04-30-2014 02:24 AM
Just wondering if anybody has seen this, or can explain it?
I've attached a couple of screenshots (airwave), and note the data looks similar (recent obviously) on the controller (data centre one).
The customer I'm working on right now has 2 x 7200 and airwave (new deployment). One of the 7200s and airwave is in a data centre. The 7200 in the other site appears normal in terms of firewall dash data. The controller in the data centre (and airwave) is showing me firewall data regarding what looks like server-server comms in that data centre. This is strange, as that server traffic cannot be traversing the controller. The controller is attached to a core Cisco in that DC (to which these servers also attach, same vlan/subnet), but the controller isn't the router. It's simply attached L2 on a port channel, with an IP address in that VLAN.
04-30-2014 04:36 AM
04-30-2014 04:44 AM - edited 04-30-2014 04:44 AM
It is yes.
The customer's datacentre in terms of the vlan/subnet where this contoller "lives" is shared on a /16 with lots of servers. Whilst this clearly sucks, it's outside the scope of my works for the moment.
Interesting that you're seeing the same. Doesn't it strike you as a bit odd? i.e.
In our scenario, the controller is attached L2 style to a Cisco core, to which all the other DC servers attach. As a result, server-server unicast traffic should never be seen by the controller at all.
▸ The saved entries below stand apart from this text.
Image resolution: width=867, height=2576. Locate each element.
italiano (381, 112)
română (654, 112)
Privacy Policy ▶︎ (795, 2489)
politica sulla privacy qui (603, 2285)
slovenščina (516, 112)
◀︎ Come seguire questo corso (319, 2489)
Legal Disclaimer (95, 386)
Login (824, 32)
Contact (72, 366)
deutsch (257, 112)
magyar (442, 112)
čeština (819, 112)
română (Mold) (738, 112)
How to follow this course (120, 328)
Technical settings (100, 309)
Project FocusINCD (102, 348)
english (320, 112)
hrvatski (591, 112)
Yet, the firewall data suggests otherwise. I appear to be seeing evidence of application flows host-to-host.
The only reason I could see this happening, is if the servers traffic flow was flooded by the switches, which of course it might be if the servers are using broadcast macs or some sort of multicast which hasn't been snooped? That's probably it now I think of it.
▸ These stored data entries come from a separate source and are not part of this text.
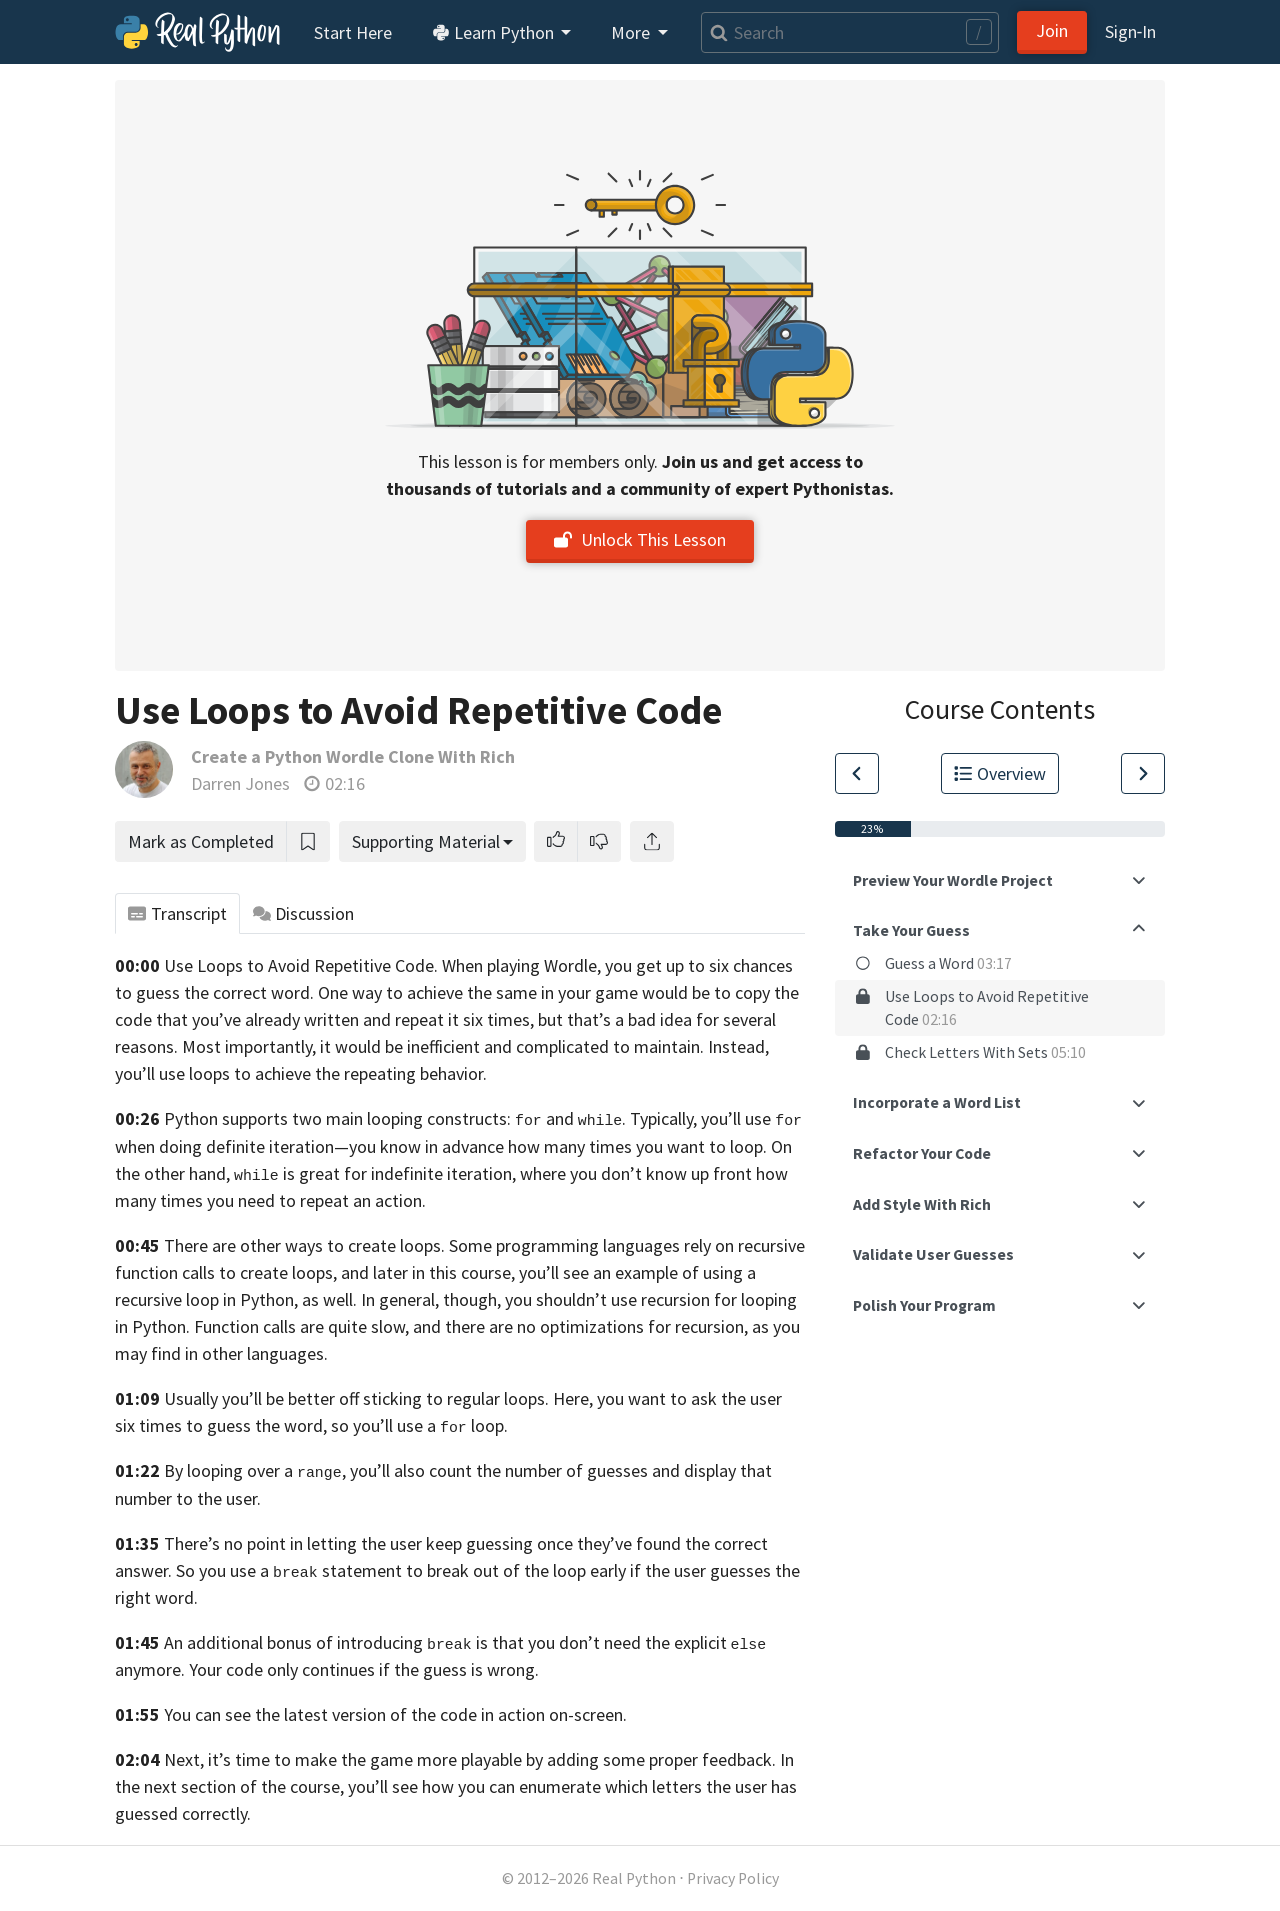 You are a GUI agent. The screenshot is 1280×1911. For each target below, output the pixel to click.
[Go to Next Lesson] (1143, 773)
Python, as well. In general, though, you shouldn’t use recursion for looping (518, 1299)
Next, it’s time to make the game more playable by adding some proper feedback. (470, 1759)
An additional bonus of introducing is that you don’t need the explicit (445, 1642)
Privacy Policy (733, 1878)
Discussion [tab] (304, 913)
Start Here (353, 32)
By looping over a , (255, 1470)
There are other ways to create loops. (304, 1245)
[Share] (652, 841)
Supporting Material (426, 841)
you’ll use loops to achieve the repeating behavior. (301, 1073)
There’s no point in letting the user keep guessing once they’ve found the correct (466, 1543)
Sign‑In (1130, 31)
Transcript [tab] (177, 913)
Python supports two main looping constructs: (353, 1118)
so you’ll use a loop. (419, 1425)
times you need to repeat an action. (293, 1200)
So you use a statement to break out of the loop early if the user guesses (473, 1570)
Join (1052, 30)
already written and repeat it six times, (389, 1019)
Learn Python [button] (495, 32)
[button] (556, 841)
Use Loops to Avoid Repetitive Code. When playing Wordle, (382, 965)
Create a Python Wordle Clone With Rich (353, 756)
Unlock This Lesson (640, 539)
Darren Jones (240, 783)
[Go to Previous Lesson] (857, 773)
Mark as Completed (201, 841)
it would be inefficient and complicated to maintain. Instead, (544, 1046)
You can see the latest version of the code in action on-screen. (395, 1714)
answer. (143, 1570)
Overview (1000, 773)
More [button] (632, 32)
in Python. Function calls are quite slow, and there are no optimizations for (393, 1326)
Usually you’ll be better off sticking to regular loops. (356, 1398)
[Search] (850, 32)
I'm almost inclined to go to the DC and sniff things.
04-30-2014 04:45 AM
Now I think more about it, doesn't Microsoft NFT generate traffic like this in certain conditions? I'll go look...
04-30-2014 06:01 AM
The racking.monkey. are any of the VLANs on the port channel untrusted?
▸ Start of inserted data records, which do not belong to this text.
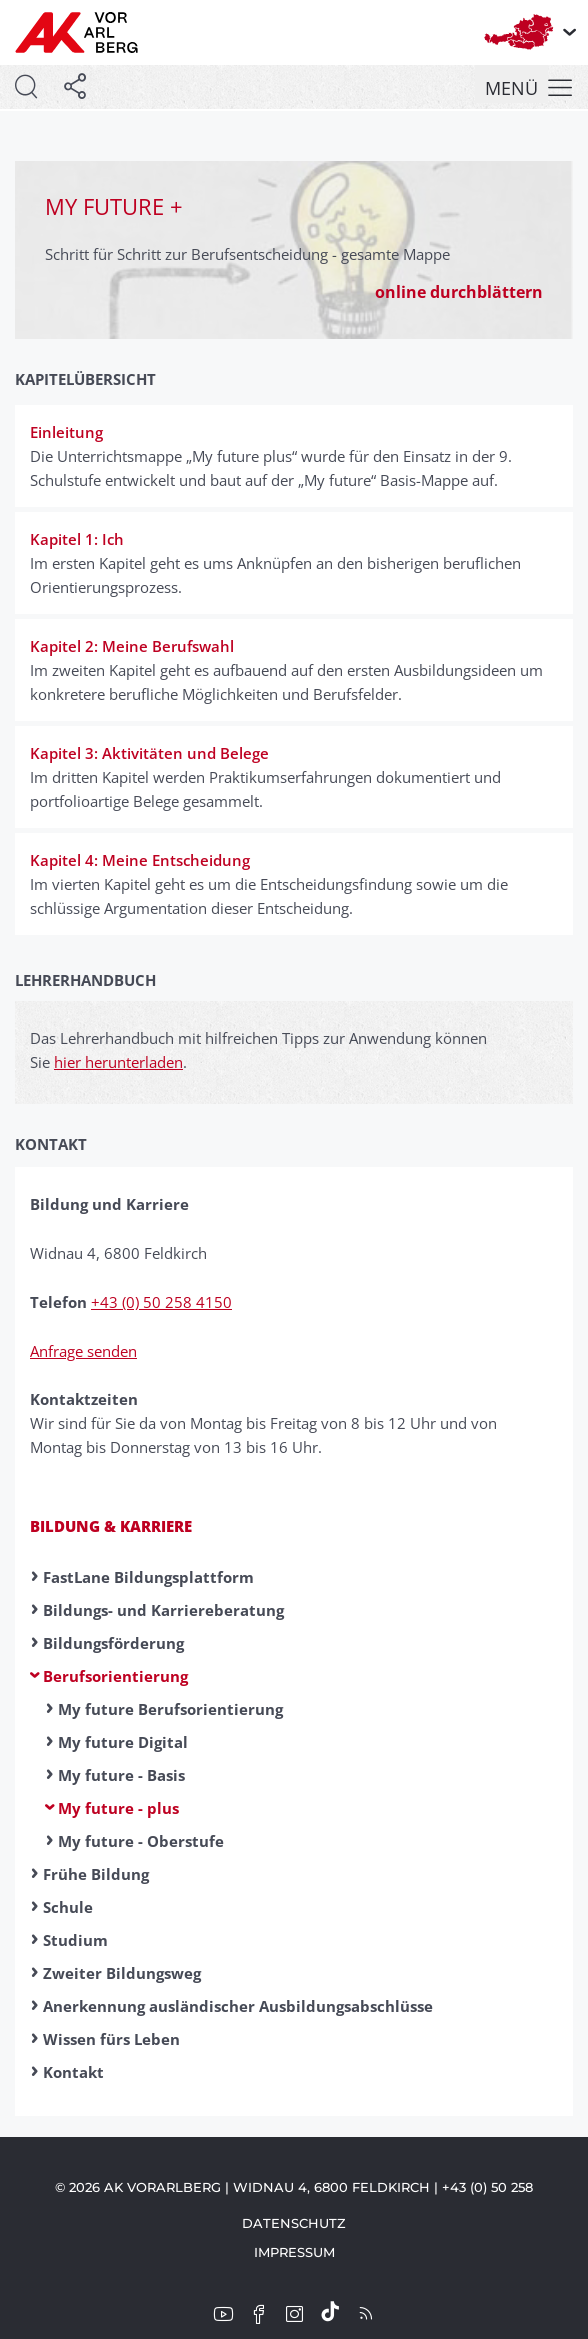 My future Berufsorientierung (170, 1709)
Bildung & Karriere (111, 1526)
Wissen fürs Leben (111, 2039)
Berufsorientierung (115, 1676)
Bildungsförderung (113, 1643)
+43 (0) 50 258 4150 (161, 1302)
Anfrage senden (83, 1351)
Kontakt (73, 2072)
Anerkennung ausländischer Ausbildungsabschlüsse (238, 2006)
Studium (75, 1940)
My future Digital (123, 1742)
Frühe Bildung (96, 1874)
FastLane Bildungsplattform (148, 1577)
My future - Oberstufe (141, 1841)
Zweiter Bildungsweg (122, 1973)
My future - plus (118, 1808)
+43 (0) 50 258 (487, 2187)
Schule (68, 1907)
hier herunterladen (118, 1062)
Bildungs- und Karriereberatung (163, 1610)
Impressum (294, 2252)
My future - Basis (121, 1775)
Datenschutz (294, 2223)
Aruba Customer Engineering
Looking for an Answer? Search the Community Knowledge Base Here: Community Knowledge Base
04-30-2014 06:54 AM
No, they're all trusted. I checked.
Interestingly, you do see the sessions represented in the firewall data, ALSO in a "show datapath session table", suggesting they look like flooded unicasts. Just doing a packet capture now...
04-30-2014 07:07 AM
The controller based packet-capture features don't appear to have options for directly capturing all packets received on the wired ports. Am I wrong?